Quindi il 4 maggio servirà anche a rivedere il percorso fatto fin qui dai movimenti.
Certo, dando subito un elemento di grande diversità, a partire da come si leggono queste elezioni. La sinistra le legge come una sconfitta subita da tutti, noi invece non l’abbiamo subita. Non che sia una consolazione ma se vinceva la sinistra era anche, estremizzando, perché batteva noi in qualche modo. Adesso si cerca di fare il mal comune mezzo gaudio. Cosa già fatta durante Genova. C’è comunque da chiedersi come sia stata possibile una identificazione con la sinistra. Del resto quel ciclo di lotte nasceva quando tutti erano all’opposizione, cioè sconfitti. Non vorrei che adesso ci raccontassero che siamo tutti sconfitti.

Andando oltre, a essere messi in discussione sono gli stessi concetti di destra e sinistra.
Non è una novità che ci chiediamo che cosa significa parlare di destra e sinistra oggi. Se diciamo uscita dal ‘900 diciamo anche che la classica collocazione che viene anche dalla collocazione materiale nel parlamento è assolutamente finita.
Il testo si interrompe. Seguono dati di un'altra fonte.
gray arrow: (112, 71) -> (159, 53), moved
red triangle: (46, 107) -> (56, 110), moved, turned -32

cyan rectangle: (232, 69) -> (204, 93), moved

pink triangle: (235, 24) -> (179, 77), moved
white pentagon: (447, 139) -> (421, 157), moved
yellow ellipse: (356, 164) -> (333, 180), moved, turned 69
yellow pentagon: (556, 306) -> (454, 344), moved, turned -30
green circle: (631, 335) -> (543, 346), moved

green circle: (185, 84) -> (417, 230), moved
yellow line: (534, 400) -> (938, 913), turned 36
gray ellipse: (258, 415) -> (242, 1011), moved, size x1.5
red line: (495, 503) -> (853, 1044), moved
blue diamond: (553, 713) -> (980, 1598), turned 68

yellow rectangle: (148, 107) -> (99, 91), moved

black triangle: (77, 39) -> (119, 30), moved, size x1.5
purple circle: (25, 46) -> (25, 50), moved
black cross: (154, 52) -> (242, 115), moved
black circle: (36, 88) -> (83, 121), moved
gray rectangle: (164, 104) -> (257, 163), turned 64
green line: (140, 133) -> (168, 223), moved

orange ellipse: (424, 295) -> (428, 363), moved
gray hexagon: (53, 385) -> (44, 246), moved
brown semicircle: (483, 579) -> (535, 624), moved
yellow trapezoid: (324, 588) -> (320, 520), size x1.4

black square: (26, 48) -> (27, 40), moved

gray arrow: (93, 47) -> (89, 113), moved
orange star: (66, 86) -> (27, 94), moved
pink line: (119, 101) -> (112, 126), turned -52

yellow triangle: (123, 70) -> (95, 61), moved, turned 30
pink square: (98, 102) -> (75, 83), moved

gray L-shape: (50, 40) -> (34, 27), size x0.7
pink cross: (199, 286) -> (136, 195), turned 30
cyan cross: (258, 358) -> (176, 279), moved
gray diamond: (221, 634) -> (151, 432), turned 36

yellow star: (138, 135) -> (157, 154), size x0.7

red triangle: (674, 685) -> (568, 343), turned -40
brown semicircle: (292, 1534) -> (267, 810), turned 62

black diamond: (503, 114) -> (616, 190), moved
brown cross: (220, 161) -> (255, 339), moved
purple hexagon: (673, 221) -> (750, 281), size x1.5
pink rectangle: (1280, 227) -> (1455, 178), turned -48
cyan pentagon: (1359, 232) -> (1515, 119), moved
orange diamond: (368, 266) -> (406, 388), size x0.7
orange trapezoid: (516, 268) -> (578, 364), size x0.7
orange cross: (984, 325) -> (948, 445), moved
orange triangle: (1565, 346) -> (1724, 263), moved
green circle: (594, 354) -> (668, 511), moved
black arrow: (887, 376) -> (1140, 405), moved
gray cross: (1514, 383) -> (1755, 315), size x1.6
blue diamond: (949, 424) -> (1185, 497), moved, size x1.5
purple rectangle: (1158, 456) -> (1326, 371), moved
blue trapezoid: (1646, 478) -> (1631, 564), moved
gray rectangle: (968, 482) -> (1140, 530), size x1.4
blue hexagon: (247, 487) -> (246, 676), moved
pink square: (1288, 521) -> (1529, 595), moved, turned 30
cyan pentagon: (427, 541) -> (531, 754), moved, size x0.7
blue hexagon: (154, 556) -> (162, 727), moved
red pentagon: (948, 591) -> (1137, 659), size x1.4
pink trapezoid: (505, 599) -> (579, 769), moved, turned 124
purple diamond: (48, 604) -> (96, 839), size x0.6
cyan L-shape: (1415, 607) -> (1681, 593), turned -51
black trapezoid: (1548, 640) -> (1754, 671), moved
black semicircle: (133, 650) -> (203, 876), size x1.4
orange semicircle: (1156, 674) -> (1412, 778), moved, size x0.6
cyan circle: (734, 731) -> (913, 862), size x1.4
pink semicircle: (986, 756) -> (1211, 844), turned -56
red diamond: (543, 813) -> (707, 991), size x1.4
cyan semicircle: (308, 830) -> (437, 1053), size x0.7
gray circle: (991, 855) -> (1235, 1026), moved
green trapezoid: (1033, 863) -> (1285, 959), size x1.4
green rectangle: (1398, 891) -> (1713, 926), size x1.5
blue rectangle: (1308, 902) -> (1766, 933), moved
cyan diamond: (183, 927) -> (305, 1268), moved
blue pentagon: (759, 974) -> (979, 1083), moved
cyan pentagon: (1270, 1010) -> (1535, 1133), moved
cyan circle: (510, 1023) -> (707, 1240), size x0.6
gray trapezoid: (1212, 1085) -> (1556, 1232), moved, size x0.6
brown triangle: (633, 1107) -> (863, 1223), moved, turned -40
Obama è di destra o sinistra? E la Merkel? Cosa vuol dire? Perché i concetti di destra e sinistra erano radicati dentro la storia di un movimento operaio che non è più lo stesso. Può rinascere qualcosa dentro un mondo post ‘900 radicato a una identità del ‘900? Noi crediamo di no. Sono stati sconfitti quelli che volevano cancellare i movimenti come esperienza autonoma perché ne andava della loro stessa sopravvivenza. Il fatto che ci liberiamo dal concetto destra e sinistra deve essere la nostra chiave politica e culturale per leggere la società. Molto marxiano, perché le trasformazioni di una società non può raccontarcele una tradizione ma chi la vive, gli operai di adesso che non sono più quelli di allora. Le piccole medie imprese del nordest, le partite iva, i migranti che sono qui da 20 anni disegnano una nuova società e attraverso la lettura materiale di questi fenomeni puoi collocare dei valori.

Dunque a Marghera per ripartire dal territorio.
Non vogliamo ricostruire la sinistra e non vogliamo produrre nessun tipo di rappresentanza. Qualsiasi tipo di spazio pubblico che si genera non può che essere espressione di territorialità.

Questo concetto introduce anche una riflessione sul cambio di marcia del movimento che parlava di un altro mondo possibile.
Allora si intendeva l’esodo come terra promessa da raggiungere, oggi dobbiamo invertire la marcia e dire che è rimanendo, stanzialmente, nel proprio territorio che si possono comprendere le modificazioni della società e quindi capire dove andare. Per usare una suggestione: solo stando fermi si può capire come muoversi. Questo nostro territorio è l’altro mondo possibile.